Can’t change code indiscriminately.
That’s not respectful.
Code unto others as you would have them code unto you.
14. +
Impact of Change
Instead, what we do is restrict visibility.
To private, ideally.
We do this when we write the code.
We expose as public only those methods we are happy to
support.
The ones that we are exposing as our public interface.
This limits the impact of change.
We only need to change things in our own class if we modify things.
Important to be able to make adjustments in your code.
Private access permits this.
15. +
What is the benefit?
Simplify documentation.
External documentation can focus on only relevant functions.
Can ensure fidelity of access.
If the only access to data is through methods you provide, you can
ensure consistency of access.
Hides the implementation details from other objects.
In large projects, a developer should not have to be aware of how a
class is structures.
Simplifies code
All access to the object through predefined interfaces.
16. +
Problems with Encapsulation
They are conventions that have been adopted in some
languages..
You can’t guarantee they are being adhered to in Java and C++.
These are handled by accessor methods.
Can lead to duplication of effort or over-engineering of code
solutions.
Can lead to security leaks as people attempt to work around
restrictions.
Especially a problem when working with pointers and object
references in languages that provide explicit access.
17. +
Designing A Class
A properly encapsulated class has the following traits.
All data that belongs to the class is stored in the class.

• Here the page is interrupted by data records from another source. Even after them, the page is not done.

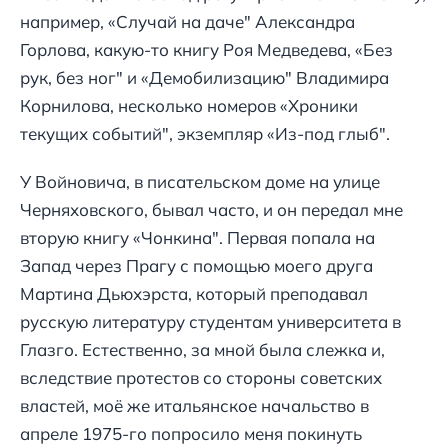
например, «Случай на даче" Александра
Горлова, какую-то книгу Роя Медведева, «Без
рук, без ног" и «Демобилизацию" Владимира
Корнилова, несколько номеров «Хроники
текущих событий", экземпляр «Из-под глыб".
У Войновича, в писательском доме на улице
Черняховского, бывал часто, и он передал мне
вторую книгу «Чонкина". Первая попала на
Запад через Прагу с помощью моего друга
Мартина Дьюхэрста, который преподавал
русскую литературу студентам университета в
Глазго. Естественно, за мной была слежка и,
вследствие протестов со стороны советских
властей, моё же итальянское начальство в
апреле 1975-го попросило меня покинуть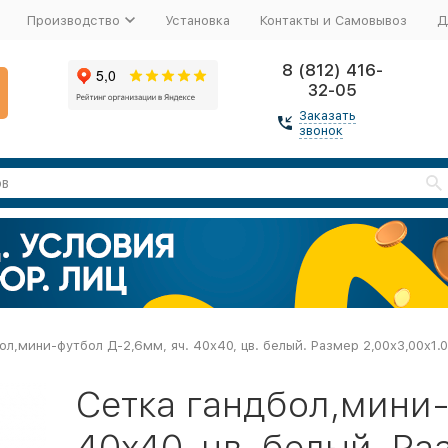
Производство
Установка
Контакты и Самовывоз
Д
8 (812) 416-
32-05
Заказать
звонок
ол,мини-футбол Д-2,6мм, яч. 40x40, цв. белый. Размер 2,00x3,00x1.
Сетка гандбол,мини-
40x40, цв. белый. Ра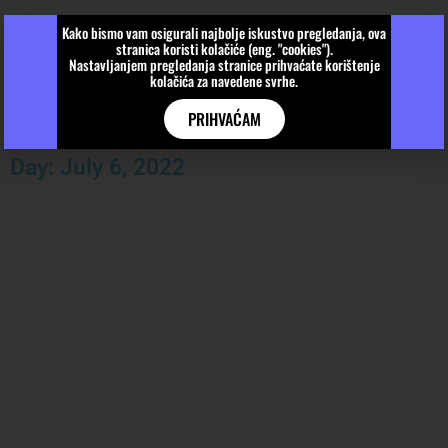
Kako bismo vam osigurali najbolje iskustvo pregledanja, ova
stranica koristi kolačiće (eng. "cookies").
Nastavljanjem pregledanja stranice prihvaćate korištenje
kolačića za navedene svrhe.
PRIHVAĆAM
Day: July 6, 2022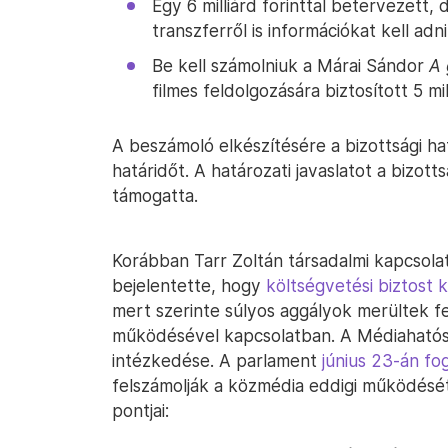
Egy 6 milliárd forinttal betervezett, d
transzferről is információkat kell adn
Be kell számolniuk a Márai Sándor
A 
filmes feldolgozására biztosított 5 mil
A beszámoló elkészítésére a bizottsági h
határidőt. A határozati javaslatot a bizot
támogatta.
Korábban Tarr Zoltán társadalmi kapcsolat
bejelentette, hogy
költségvetési biztos
mert szerinte súlyos aggályok merültek f
működésével kapcsolatban. A Médiahatós
intézkedése. A parlament
június 23-án fo
felszámolják a közmédia eddigi működésé
pontjai: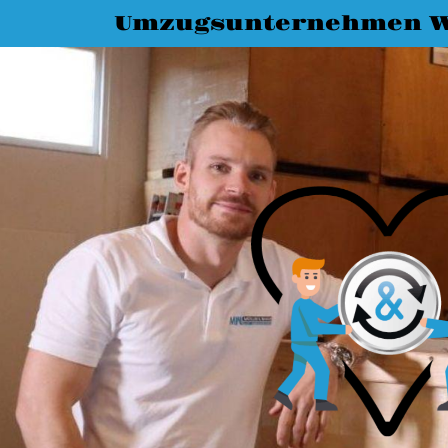
Umzugsunternehmen W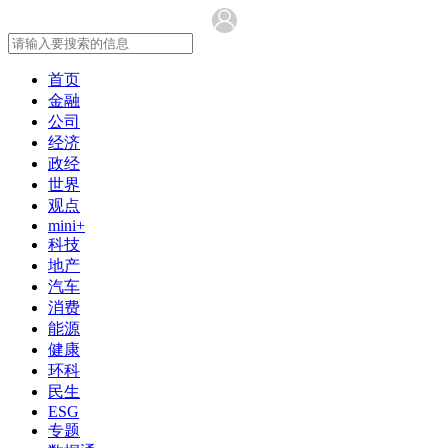
首页
金融
公司
经济
政经
世界
观点
mini+
科技
地产
汽车
消费
能源
健康
环科
民生
ESG
专题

Or at least, represented directly in the class.
All attributes are private.
There’s almost never a good reason to make an attribute public.
Hardly ever a good reason to make an attribute protected.

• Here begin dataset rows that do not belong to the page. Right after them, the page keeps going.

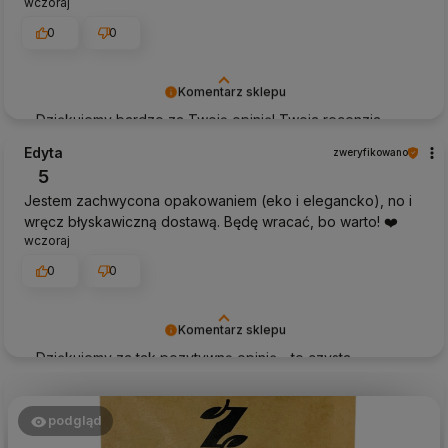
wczoraj
0
0
Komentarz sklepu
Dziękujemy bardzo za Twoją opinię! Twoja recenzja
wiele dla nas znaczy - dzięki niej wiemy, że jesteśmy na
Edyta
zweryfikowano
właściwym torze :) Z pozdrowieniami, obsługa sklepu.
5
Jestem zachwycona opakowaniem (eko i elegancko), no i
wręcz błyskawiczną dostawą. Będę wracać, bo warto! ❤️
wczoraj
0
0
Komentarz sklepu
Dziękujemy za tak pozytywną opinię - to czysta
przyjemność obsługiwać takich klientów! Doceniamy
czas i wysiłek włożony w podzielenie się z nami Twoimi
doświadczeniami. Do zobaczenia!
podgląd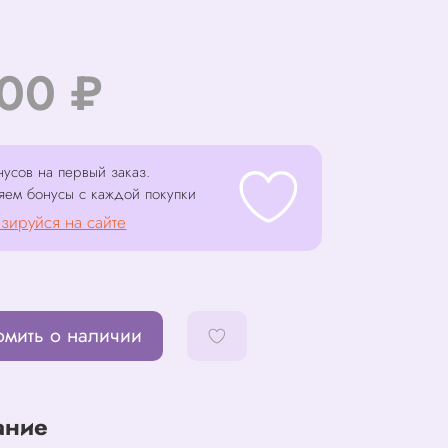
100 ₽
усов на первый заказ.
яем бонусы с каждой покупки
зируйся на сайте
омить о наличии
ание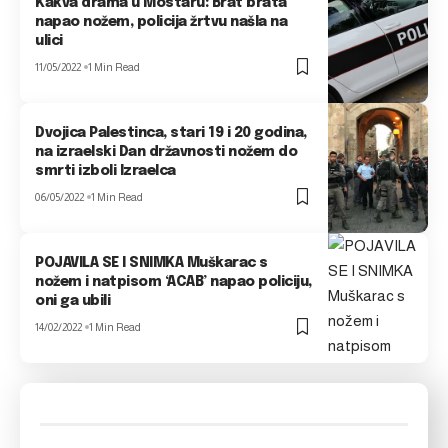
Kakva drama u Mostaru: Brat brata
napao nožem, policija žrtvu našla na
ulici
11/05/2022
1 Min Read
Dvojica Palestinca, stari 19 i 20 godina,
na izraelski Dan državnosti nožem do
smrti izboli Izraelca
06/05/2022
1 Min Read
POJAVILA SE I SNIMKA Muškarac s
nožem i natpisom ‘ACAB’ napao policiju,
oni ga ubili
14/02/2022
1 Min Read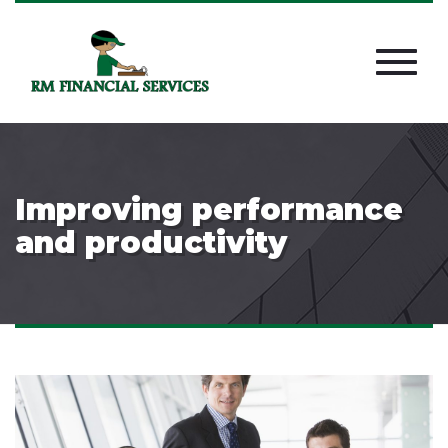
Improving performance
and productivity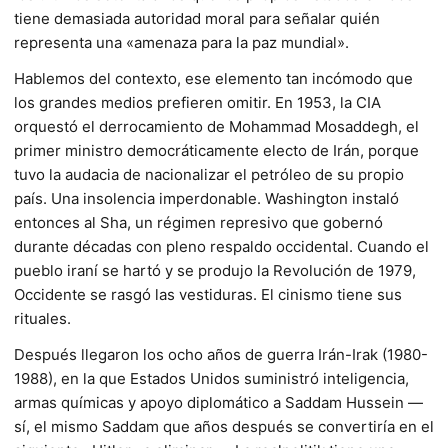
tiene demasiada autoridad moral para señalar quién
representa una «amenaza para la paz mundial».
Hablemos del contexto, ese elemento tan incómodo que
los grandes medios prefieren omitir. En 1953, la CIA
orquestó el derrocamiento de Mohammad Mosaddegh, el
primer ministro democráticamente electo de Irán, porque
tuvo la audacia de nacionalizar el petróleo de su propio
país. Una insolencia imperdonable. Washington instaló
entonces al Sha, un régimen represivo que gobernó
durante décadas con pleno respaldo occidental. Cuando el
pueblo iraní se hartó y se produjo la Revolución de 1979,
Occidente se rasgó las vestiduras. El cinismo tiene sus
rituales.
Después llegaron los ocho años de guerra Irán-Irak (1980-
1988), en la que Estados Unidos suministró inteligencia,
armas químicas y apoyo diplomático a Saddam Hussein —
sí, el mismo Saddam que años después se convertiría en el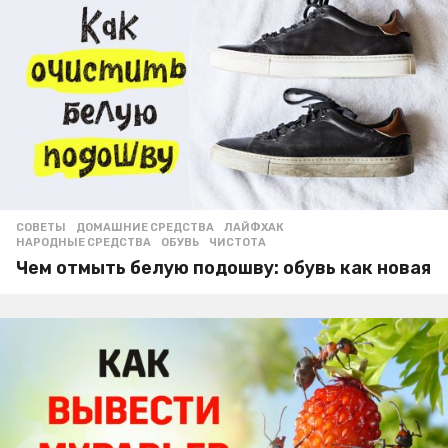
СОВЕТЫ
ДОМАШНИЕ СРЕДСТВА
,
ЛАЙФХАК
,
НАРОДНЫЕ СРЕДСТВА
,
ОБУВЬ
,
ЧИСТОТА
Чем отмыть белую подошву: обувь как новая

Methods that all objects should have access to should be
public.
The rest should either be protected or private.
This allows you to internally refactor if required.
18. +
The Class Interface
Classes have a defined interface.
This is the set of public methods they expose.
A properly encapsulated class has a coherent interface.
It exposes only those methods that are of interest to external
classes.
It hides those methods that perform internal housekeeping or data
conversion.
A properly encapsulated class has a clean divide between its
interface and its implementation.
They likely won’t be handled in the same methods.
19. +
Interfaces
The easiest way to think of an interface is with a metaphor.
Imagine your car’s engine.
You don’t directly interact with the engine.
You have an interface to the engine that is controlled by:
Gears
Pedals
Ignition
Likewise with your car wheels.
Your steering wheel is the interface to your wheels.
As long as the interface remains consistent…
It doesn’t matter what engine is in the care.
Change the interface and you can no longer drive the car the same way.
20. +
Interface and Implementation
Within a properly encapsulated class, it does not matter to
external developers how a class is implemented.
I know what goes in.
I know what comes out.
A properly encapsulated class will work as a black box.
The interface to a class can remain constant even while the
entirety of the class is rewritten.
Not an uncommon act in development.
As long as the interface remains constant, my code continues
to function.
21. +
Interface and Implementation
It’s important to design a clean an effective interface.
It’s safe to change encapsulated implementation.
It’s usually not safe to change a public interface.
You are committed to the code that you expose publicly.
When new versions of .NET deprecate existing functionality, they
never just switch it off.
Some old code implementations have been supported for ten
years.
Deprecation (marking code as obsolete) is a very slow process and
you’ll have to go through it if you’re careless.
22. +
Conclusion
Encapsulation is a tool for creating maintainable systems.
And you will come to appreciate it when you start building your own
multi-person projects.
Hint hint.
It allows you to package together attributes and the methods
for acting on those methods in a safe way.
By defining a public interface and restricting access to things that
shouldn’t be manipulated by others.
Good class design employs two main rules:
All attributes should be private.
Only those methods that are part of the interface should be public.